First, the Trump administration can't walk and chew gum at the same time. Don't take my word for it — the president's allies have recently been floating the idea that Trump was slow to react to the threat of the virus because he was occupied during the early part of this year with impeachment proceedings. The idea is that it is really Democrats' fault the president didn't keep his eye on the ball.

"It came up while we were, you know, tied down in the impeachment trial," Senate Majority Leader Mitch McConnell (R-Ky.) said in a radio interview last week. "And I think it diverted the attention of the government, because everything, every day, was all about impeachment." The president didn't distance himself from that theory.

The assertion is nonsense. Impeachment didn't keep the president from golfing or holding rallies after the virus emerged in China. And he seems to be easily diverted from the life-or-death business at hand, regardless of what Democrats do — he bragged during Wednesday's press briefing that he was "No. 1 on Facebook," once again betraying his obsession with popularity metrics. But maybe we should take Republicans at their word: Trump can't concentrate on two things at once. Washington should forget Iran for a few months and focus exclusively on the virus.

In addition, the military is having its own troubles fighting the pandemic. In recent days, a debate has been flaring up in military circles: Should the military spend its energy fighting the spread of the virus in its ranks — the armed services have reported more than 1,300 cases including five deaths — or should it prioritize being ready to deploy and fight?

Captain Brett Crozier, commander of the USS Theodore Roosevelt, is apparently in the former camp. Dozens have fallen sick in the ship's tight conditions, and Crozier wrote a letter begging superiors to allow the evacuation of 4,000 sailors from the aircraft carrier so they can be quarantined under "social distancing" conditions. "We are not at war," he wrote. "Sailors do not need to die.
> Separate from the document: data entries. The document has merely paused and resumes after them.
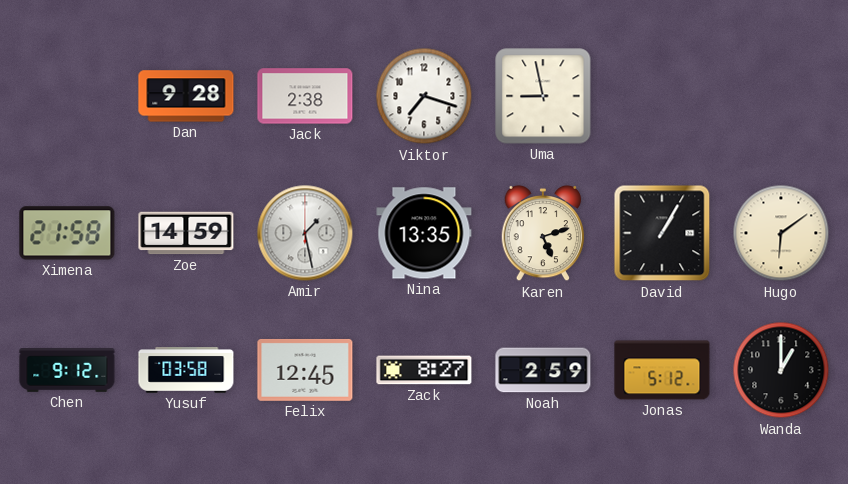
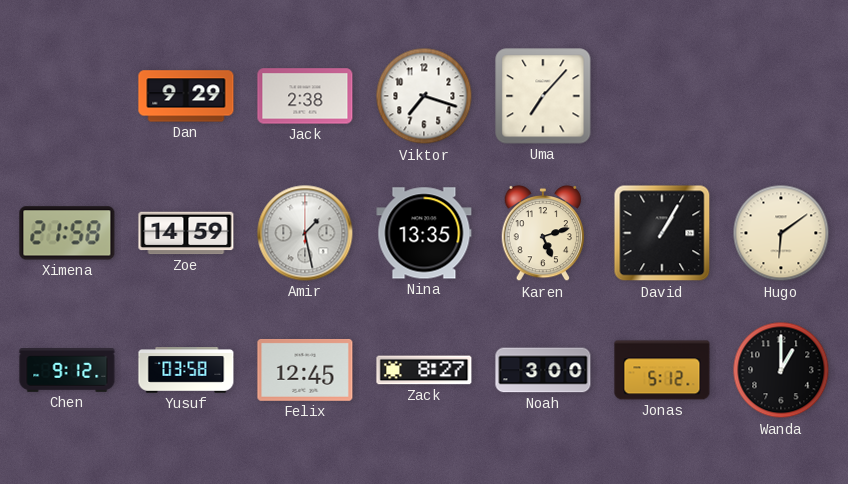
Dan: 9:28 -> 9:29
Uma: 8:58 -> 7:07
Noah: 2:59 -> 3:00
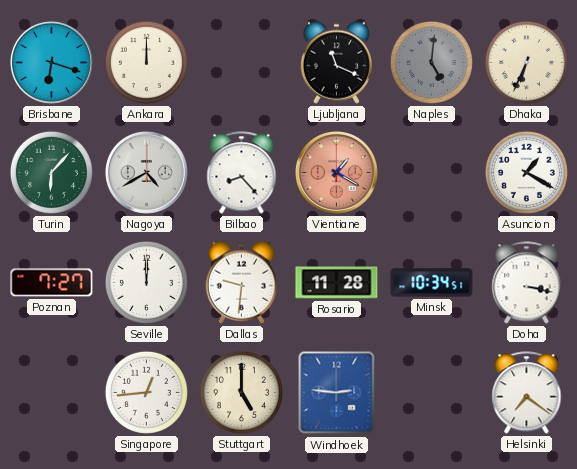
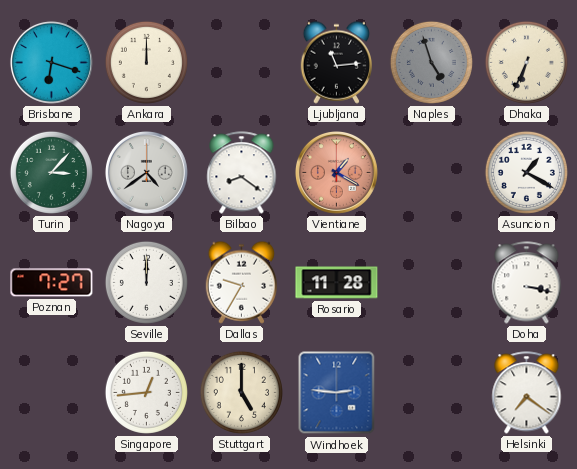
Ljubljana: 11:19 -> 11:14
Naples: 5:01 -> 4:57
Turin: 6:07 -> 3:07
Nagoya: 4:40 -> 4:39
Bilbao: 8:23 -> 8:21
Dallas: 9:31 -> 9:35
Minsk: 10:34 -> none
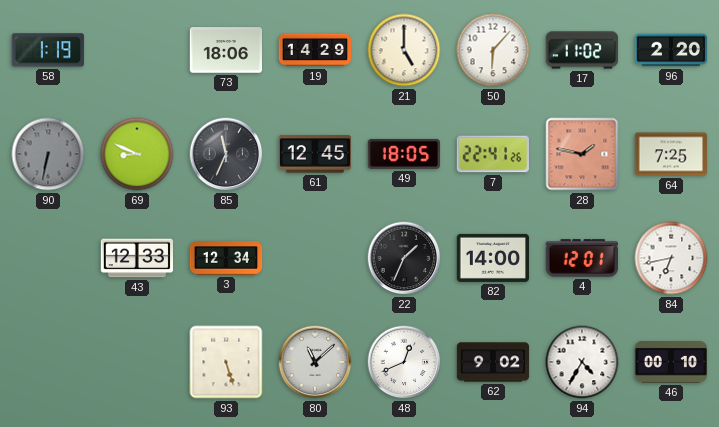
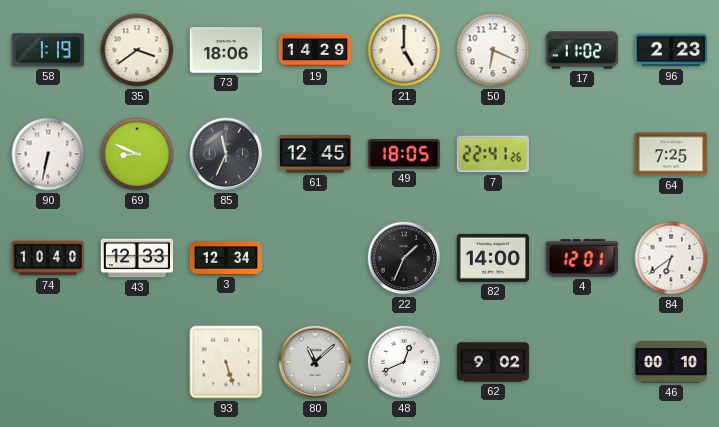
35: none -> 3:39
50: 6:07 -> 6:19
96: 2:20 -> 2:23
90 dial: grey -> white
28: 1:47 -> none
74: none -> 10:40
84: 6:43 -> 6:39
94: 4:35 -> none
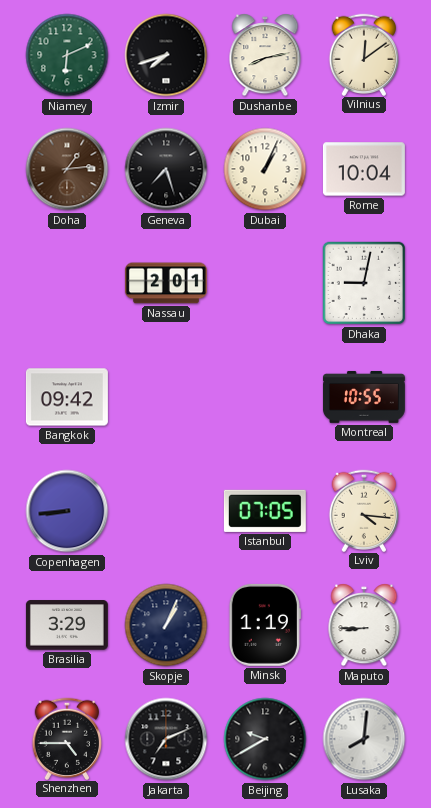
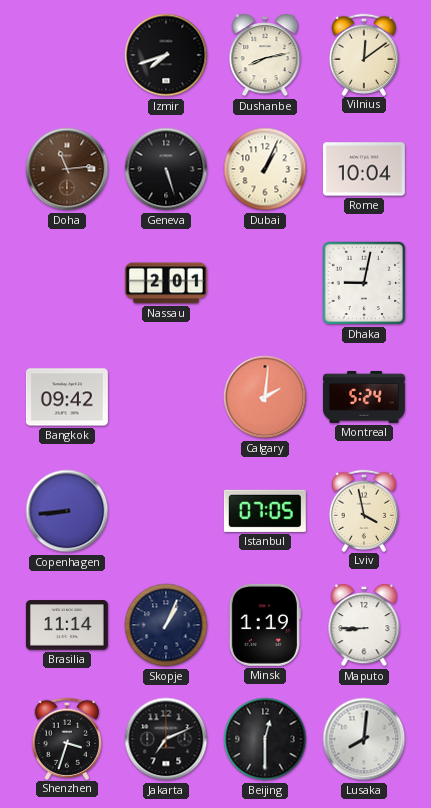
Niamey: 6:11 -> none
Doha: 1:14 -> 11:14
Geneva: 7:27 -> 5:27
Calgary: none -> 2:01
Montreal: 10:55 -> 5:24
Lviv: 4:16 -> 3:58
Brasilia: 3:29 -> 11:14
Shenzhen: 4:45 -> 3:33
Beijing: 9:40 -> 12:30
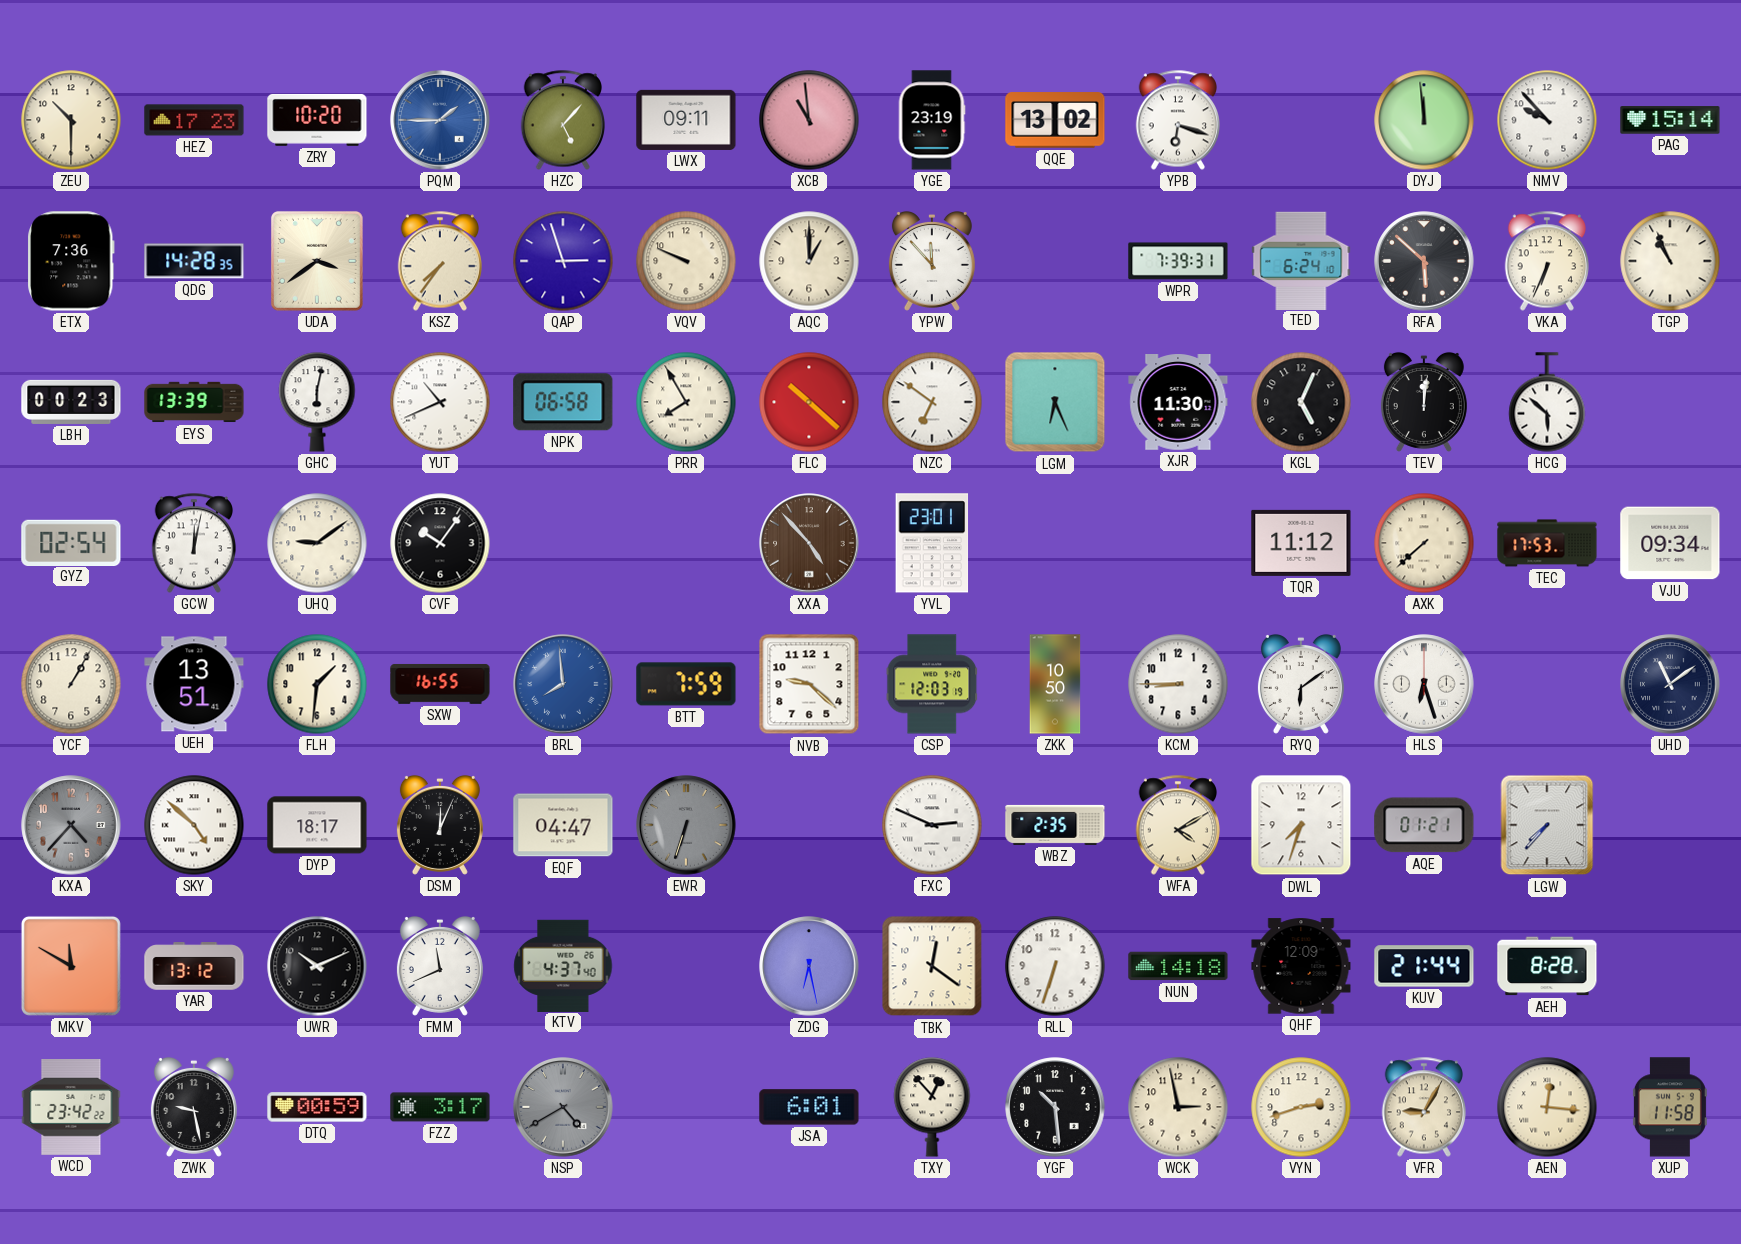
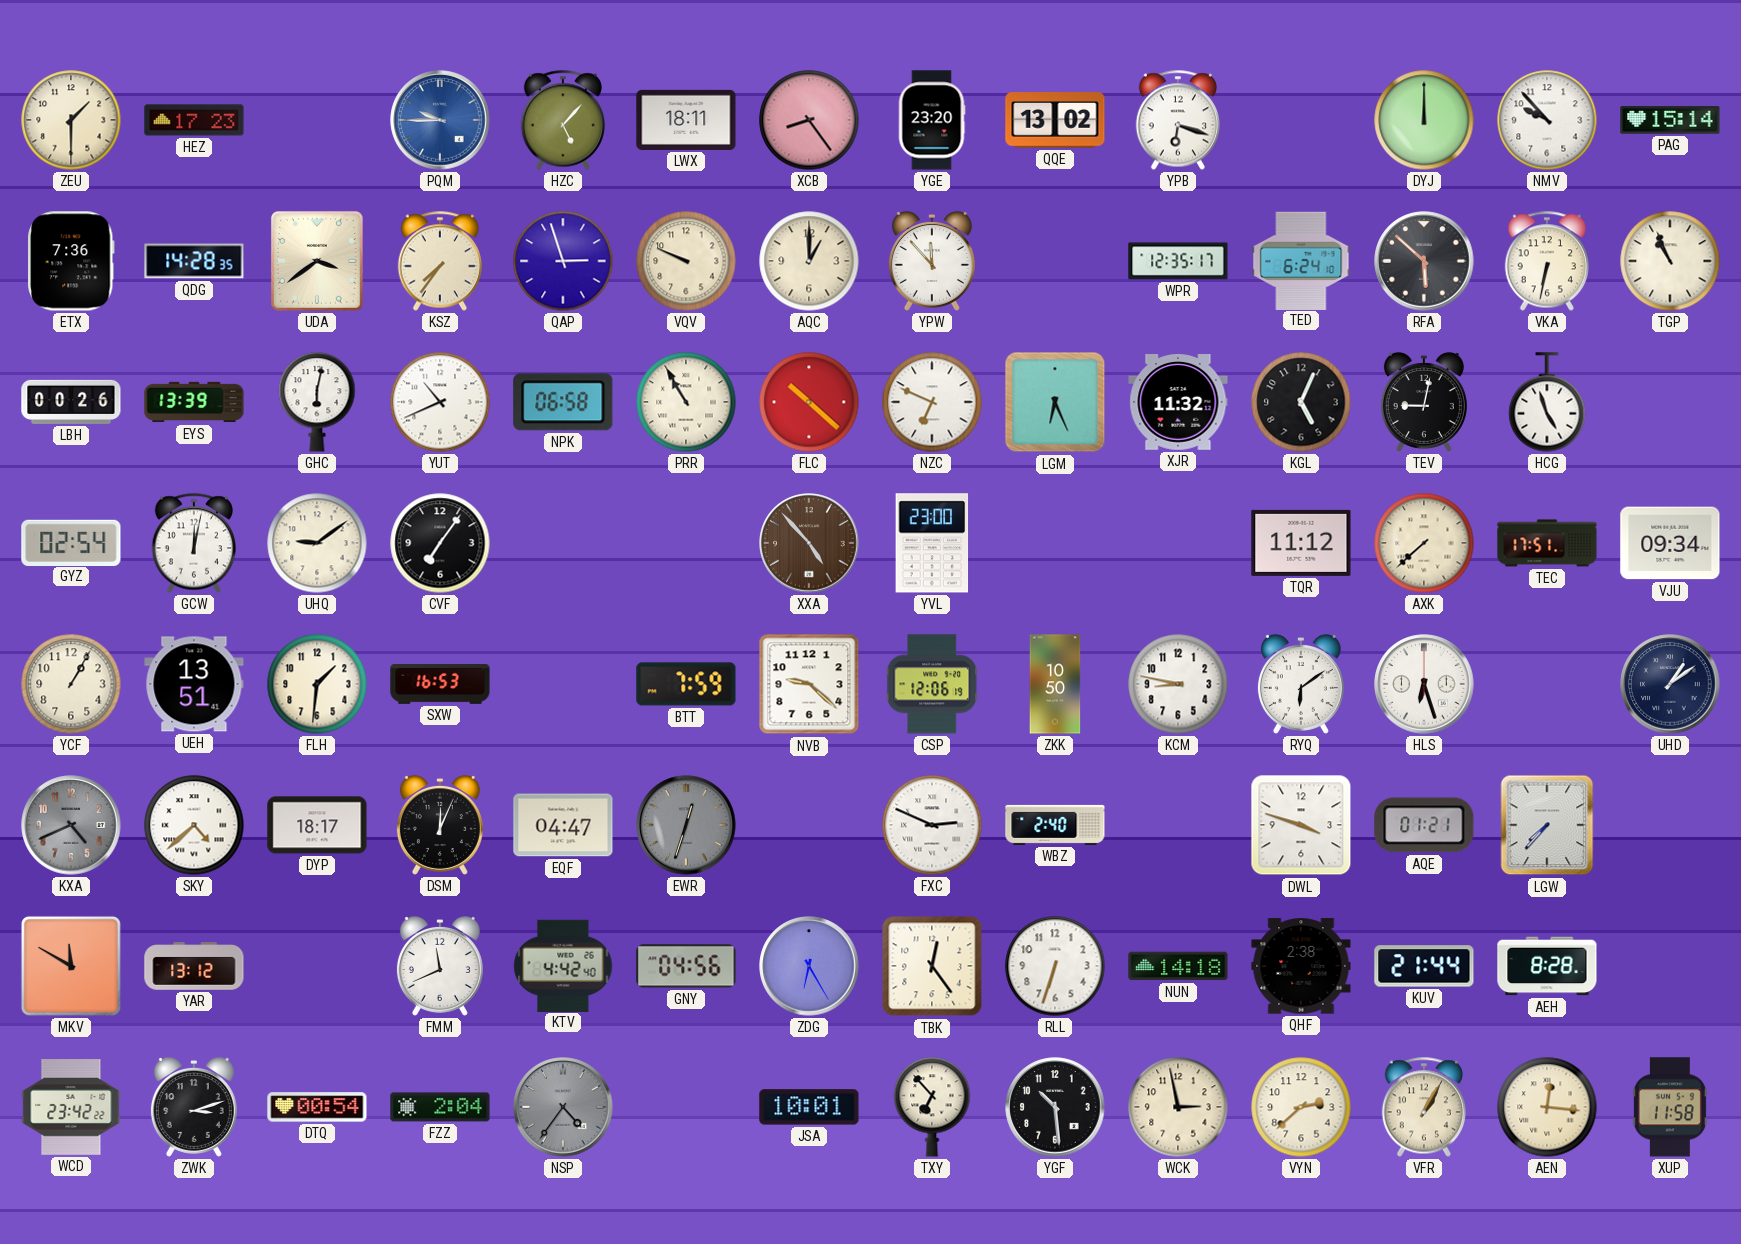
ZEU: 10:30 -> 1:30
ZRY: 10:20 -> none
PQM: 1:45 -> 9:45
LWX: 09:11 -> 18:11
XCB: 10:59 -> 8:24
YGE: 23:19 -> 23:20
DYJ: 11:59 -> 12:00
WPR: 7:39 -> 12:35
VKA: 6:34 -> 6:32
LBH: 00:23 -> 00:26
PRR: 7:55 -> 10:55
NZC: 6:51 -> 6:49
XJR: 11:30 -> 11:32
TEV: 12:01 -> 9:02
HCG: 5:52 -> 4:57
CVF: 10:06 -> 7:06
YVL: 23:01 -> 23:00
TEC: 17:53 -> 17:51
SXW: 16:55 -> 16:53
BRL: 7:59 -> none
CSP: 12:03 -> 12:06
KCM: 8:45 -> 8:47
UHD: 11:09 -> 1:09
KXA: 4:37 -> 4:41
SKY: 4:52 -> 4:38
EWR: 6:33 -> 12:33
WBZ: 2:35 -> 2:40
WFA: 4:10 -> none
DWL: 7:33 -> 3:48
UWR: 10:11 -> none
KTV: 4:37 -> 4:42
GNY: none -> 04:56
ZDG: 6:28 -> 6:25
TBK: 12:21 -> 12:24
QHF: 12:09 -> 2:38
ZWK: 9:28 -> 3:12
DTQ: 00:59 -> 00:54
FZZ: 3:17 -> 2:04
NSP: 4:40 -> 4:36
JSA: 6:01 -> 10:01
TXY: 12:53 -> 6:53
VYN: 2:42 -> 2:38
VFR: 9:05 -> 1:05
If we do not act now, we are failing to properly take care of our most trusted asset — our sailors."

But his request has proven controversial because standing down means the United States will be less able to go into battle at a moment's notice. "Just as the COVID-19 threat becomes a priority, it does not mean that other threats disappear or enemies stand down," a former defense official told The New York Times.

Escalating tensions with Iran is a choice, however. And it is difficult to imagine an uglier choice than sending sick and dying sailors, soldiers, and marines to confront sick and dying Iranian troops. Our service members know they may be called upon to make sacrifices, but they shouldn't have to do so when there are better options available.

Finally, we must remember that President Trump is a chronic liar. You should never take his word as truth. His rationale for killing Soleimani — that he was supervising "actively developing plans" for attacks on U.S. troops — dissolved upon scrutiny. His sudden public pivot to Iran this week, coming while he is under fierce criticism for his handling of the COVID-19 crisis, might well be a distraction. The New York Times reported last week the Pentagon had been ordered to plan for military action because some Trump administration officials "see an opportunity to try to destroy Iranian-backed militia groups in Iraq as leaders in Iran are distracted by the pandemic crisis in their country." That suggests administration officials are less interested in defending American troops and more focused on seizing an advantage against a disliked regime. That's a nasty kind of opportunism.

There is simply no reason to ever trust this president with matters of life or death.

We don't really have a choice, though, do we? Hundreds of millions of Americans are depending on Trump's decisions to protect them from sickness. This is a terrible moment in our history. There is no good reason to compound it by going to war with Iran.